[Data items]
══════════════════════════════

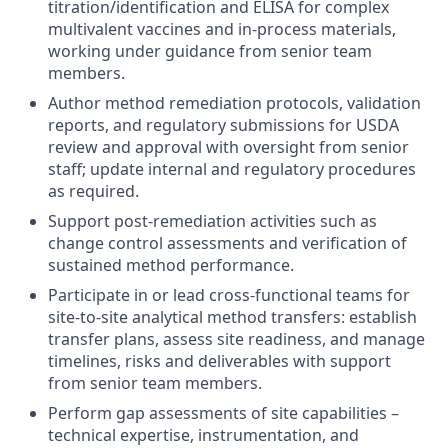
titration/identification and ELISA for complex
multivalent vaccines and in-process materials,
working under guidance from senior team
members.
Author method remediation protocols, validation
reports, and regulatory submissions for USDA
review and approval with oversight from senior
staff; update internal and regulatory procedures
as required.
Support post-remediation activities such as
change control assessments and verification of
sustained method performance.
Participate in or lead cross-functional teams for
site-to-site analytical method transfers: establish
transfer plans, assess site readiness, and manage
timelines, risks and deliverables with support
from senior team members.
Perform gap assessments of site capabilities –
technical expertise, instrumentation, and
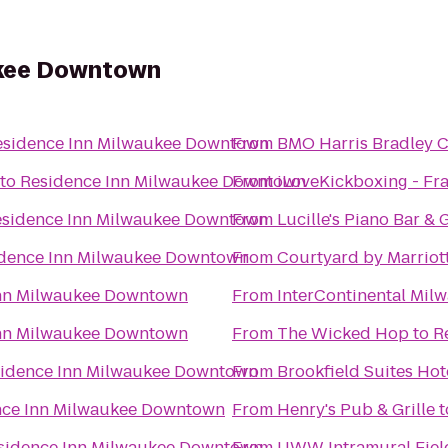
ukee Downtown
esidence Inn Milwaukee Downtown
From
BMO Harris Bradley C
to
Residence Inn Milwaukee Downtown
From
iLoveKickboxing - Fra
sidence Inn Milwaukee Downtown
From
Lucille's Piano Bar & G
dence Inn Milwaukee Downtown
From
Courtyard by Marrio
Inn Milwaukee Downtown
From
InterContinental Mil
Inn Milwaukee Downtown
From
The Wicked Hop
to
R
idence Inn Milwaukee Downtown
From
Brookfield Suites Hot
nce Inn Milwaukee Downtown
From
Henry's Pub & Grille
t
sidence Inn Milwaukee Downtown
From
UWW Intramural Fiel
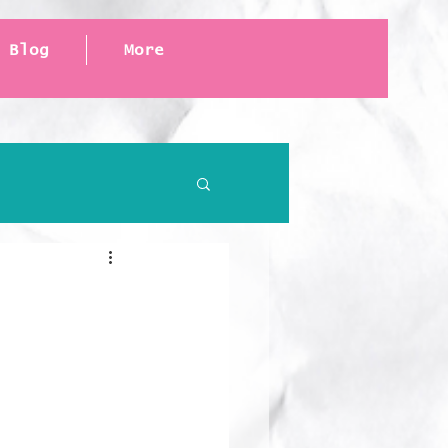
Blog
More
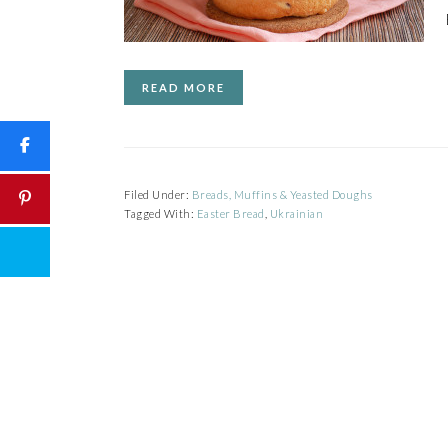
READ MORE
Filed Under:
Breads, Muffins & Yeasted Doughs
Tagged With:
Easter Bread
,
Ukrainian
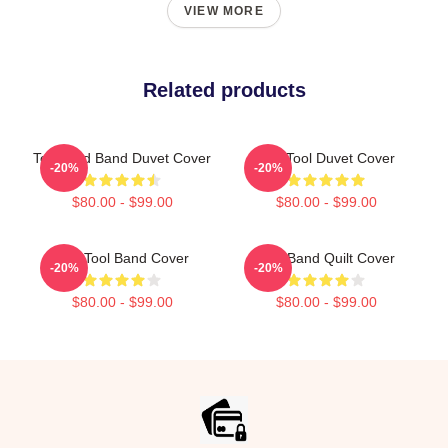
VIEW MORE
Related products
Toolband Band Duvet Cover
The Tool Duvet Cover
-20%
-20%
$80.00 - $99.00
$80.00 - $99.00
The Tool Band Cover
Tool Band Quilt Cover
-20%
-20%
$80.00 - $99.00
$80.00 - $99.00
Footer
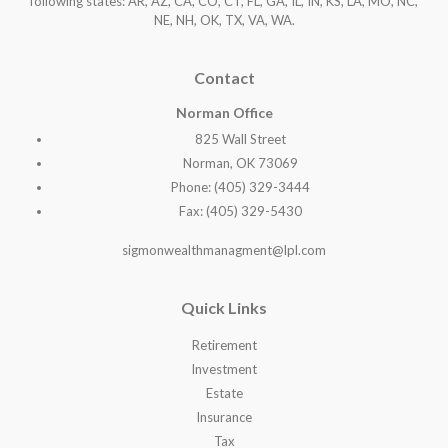
following states: AR, AZ, CA, CO, CT, FL, GA, IL, IN, KS, LA, MO, NC,
NE, NH, OK, TX, VA, WA
.
Contact
Norman Office
825 Wall Street
Norman, OK 73069
Phone: (405) 329-3444
Fax: (405) 329-5430
sigmonwealthmanagment@lpl.com
Quick Links
Retirement
Investment
Estate
Insurance
Tax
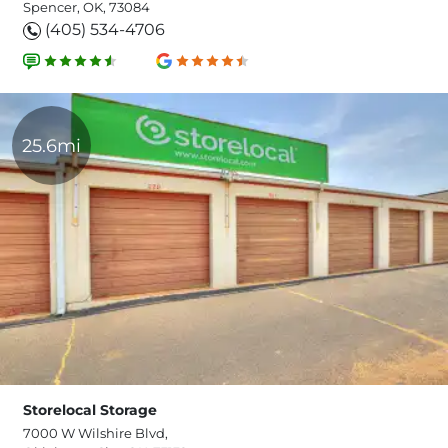
Spencer, OK, 73084
(405) 534-4706
25.6mi
Storelocal Storage
7000 W Wilshire Blvd,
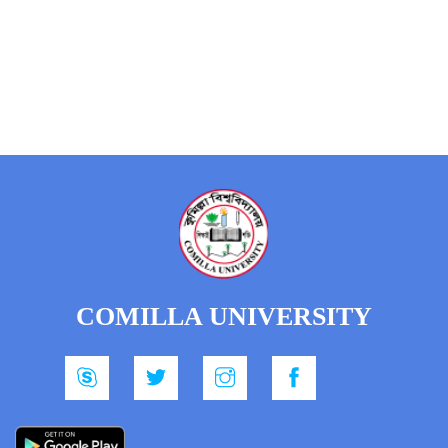
COMILLA UNIVERSITY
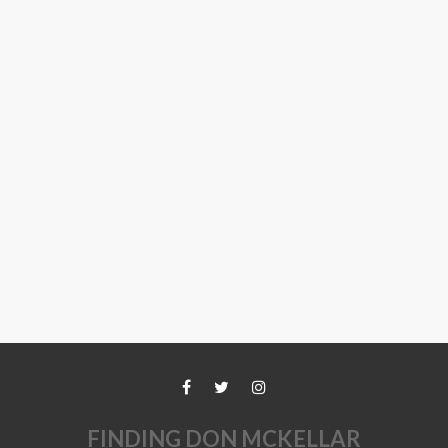
FINDING DON MCKELLAR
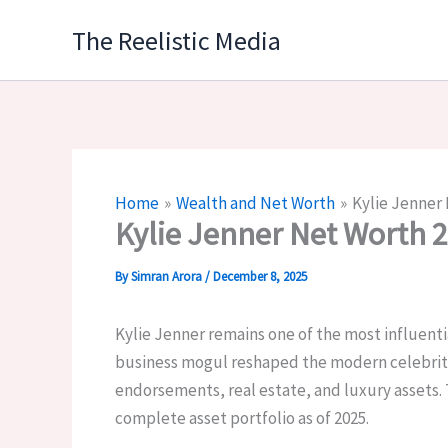
Skip
The Reelistic Media
to
content
Home
Wealth and Net Worth
Kylie Jenner
Kylie Jenner Net Worth 
By
Simran Arora
/
December 8, 2025
Kylie Jenner remains one of the most influentia
business mogul reshaped the modern celebrity
endorsements, real estate, and luxury assets. 
complete asset portfolio as of 2025.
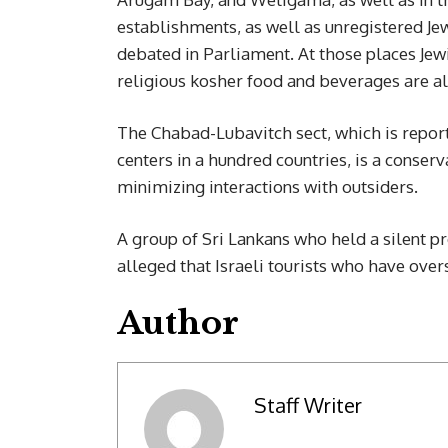
establishments, as well as unregistered Jew
debated in Parliament. At those places Jewi
religious kosher food and beverages are al
The Chabad-Lubavitch sect, which is report
centers in a hundred countries, is a conserv
minimizing interactions with outsiders.
A group of Sri Lankans who held a silent p
alleged that Israeli tourists who have over
Author
Staff Writer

══════════════════════════════

What to produce: Only the lines starting at the one that includes "Spencer, OK, 73084" and ending at the one that includes "establishments, as well as unregistered Jew" should be retyped, exactly, from the records above; no pictures.

Response box:
Spencer, OK, 73084
(405) 534-4706
25.6mi
Storelocal Storage
7000 W Wilshire Blvd,
COMILLA UNIVERSITY
FINDING DON MCKELLAR
Skip
The Reelistic Media
to
content
Home
Wealth and Net Worth
Kylie Jenner
Kylie Jenner Net Worth 
By
Simran Arora
/
December 8, 2025
Kylie Jenner remains one of the most influentia
business mogul reshaped the modern celebrity
endorsements, real estate, and luxury assets. 
complete asset portfolio as of 2025.
establishments, as well as unregistered Jew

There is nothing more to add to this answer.